• Problem statement: Tell how many lines of the material below hold "колеса". The reply is that number alone.

• Given entries:
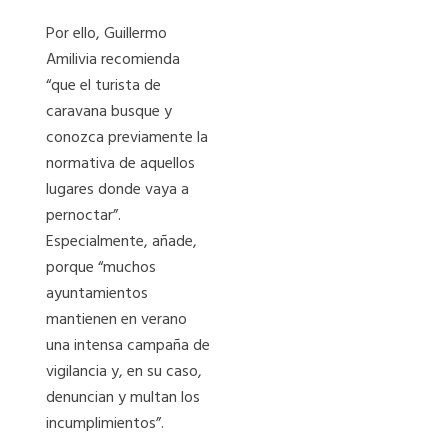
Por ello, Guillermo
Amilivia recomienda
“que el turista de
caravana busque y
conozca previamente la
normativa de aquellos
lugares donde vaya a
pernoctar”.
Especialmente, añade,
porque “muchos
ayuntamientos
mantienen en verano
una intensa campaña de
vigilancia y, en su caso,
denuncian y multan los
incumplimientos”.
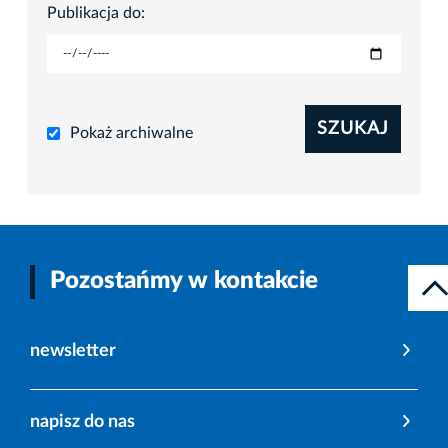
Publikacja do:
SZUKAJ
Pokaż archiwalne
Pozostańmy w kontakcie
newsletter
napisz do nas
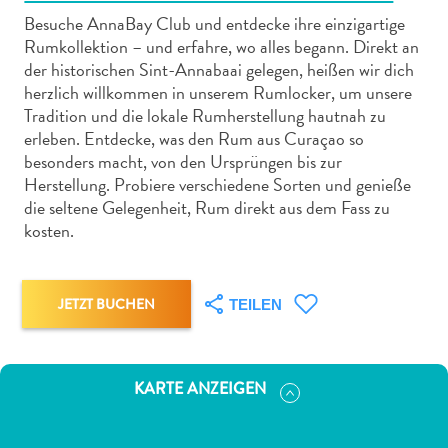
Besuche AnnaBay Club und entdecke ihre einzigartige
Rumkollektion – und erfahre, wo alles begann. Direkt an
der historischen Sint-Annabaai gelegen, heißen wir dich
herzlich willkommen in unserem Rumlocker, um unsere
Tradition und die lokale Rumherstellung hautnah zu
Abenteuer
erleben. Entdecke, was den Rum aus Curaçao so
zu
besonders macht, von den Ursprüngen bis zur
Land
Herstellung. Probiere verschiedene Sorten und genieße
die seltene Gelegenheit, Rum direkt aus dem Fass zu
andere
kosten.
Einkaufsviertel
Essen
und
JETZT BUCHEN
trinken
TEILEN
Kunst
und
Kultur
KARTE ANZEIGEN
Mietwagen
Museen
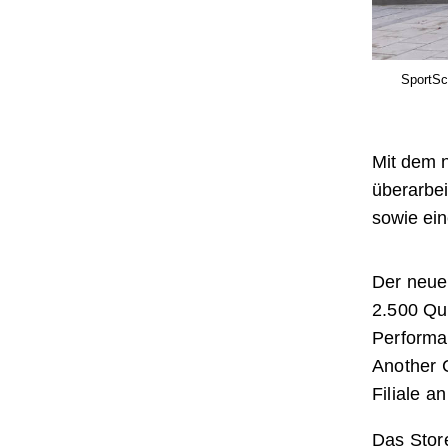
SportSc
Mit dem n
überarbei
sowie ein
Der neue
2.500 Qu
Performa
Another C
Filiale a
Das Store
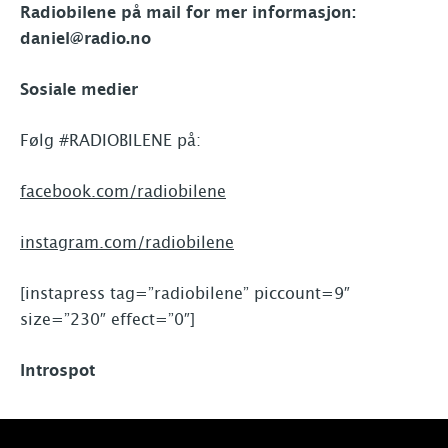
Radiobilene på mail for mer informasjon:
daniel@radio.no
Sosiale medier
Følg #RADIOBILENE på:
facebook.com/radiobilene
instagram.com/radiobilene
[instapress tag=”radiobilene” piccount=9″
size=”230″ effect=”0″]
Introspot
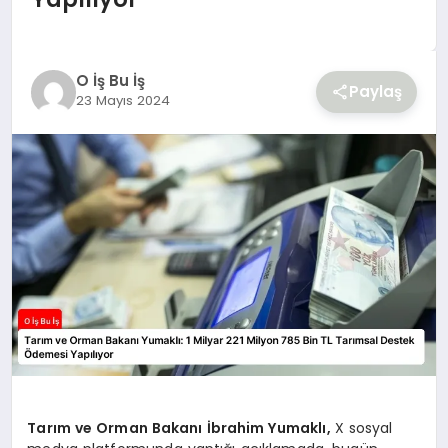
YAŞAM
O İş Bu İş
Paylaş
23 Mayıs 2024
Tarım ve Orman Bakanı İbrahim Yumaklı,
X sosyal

---

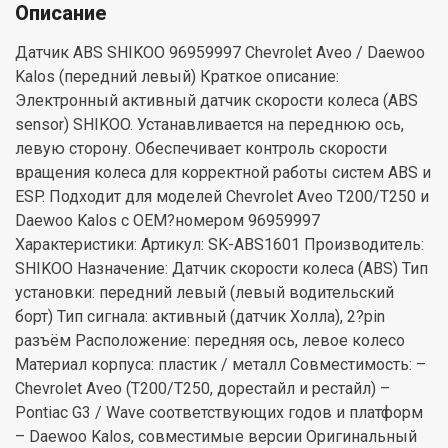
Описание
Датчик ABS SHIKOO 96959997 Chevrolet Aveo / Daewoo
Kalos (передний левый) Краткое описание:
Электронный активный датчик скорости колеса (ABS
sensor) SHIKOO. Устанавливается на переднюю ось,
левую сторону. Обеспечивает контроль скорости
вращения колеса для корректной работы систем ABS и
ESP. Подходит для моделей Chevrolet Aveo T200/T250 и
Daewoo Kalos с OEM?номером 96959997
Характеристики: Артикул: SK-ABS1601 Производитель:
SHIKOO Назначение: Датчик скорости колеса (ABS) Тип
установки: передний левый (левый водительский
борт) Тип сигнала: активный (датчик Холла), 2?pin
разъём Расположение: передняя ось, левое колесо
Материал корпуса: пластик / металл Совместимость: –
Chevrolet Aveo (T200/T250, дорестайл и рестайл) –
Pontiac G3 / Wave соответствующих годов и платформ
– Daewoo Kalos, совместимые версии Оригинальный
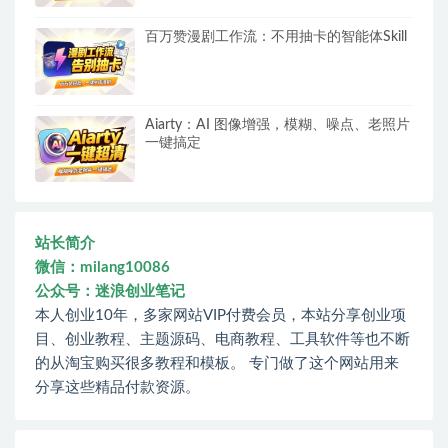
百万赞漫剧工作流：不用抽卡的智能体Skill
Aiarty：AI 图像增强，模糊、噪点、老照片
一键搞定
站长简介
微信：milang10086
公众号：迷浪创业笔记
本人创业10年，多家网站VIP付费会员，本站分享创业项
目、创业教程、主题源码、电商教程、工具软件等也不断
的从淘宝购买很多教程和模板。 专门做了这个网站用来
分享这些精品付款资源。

• Your solution: 3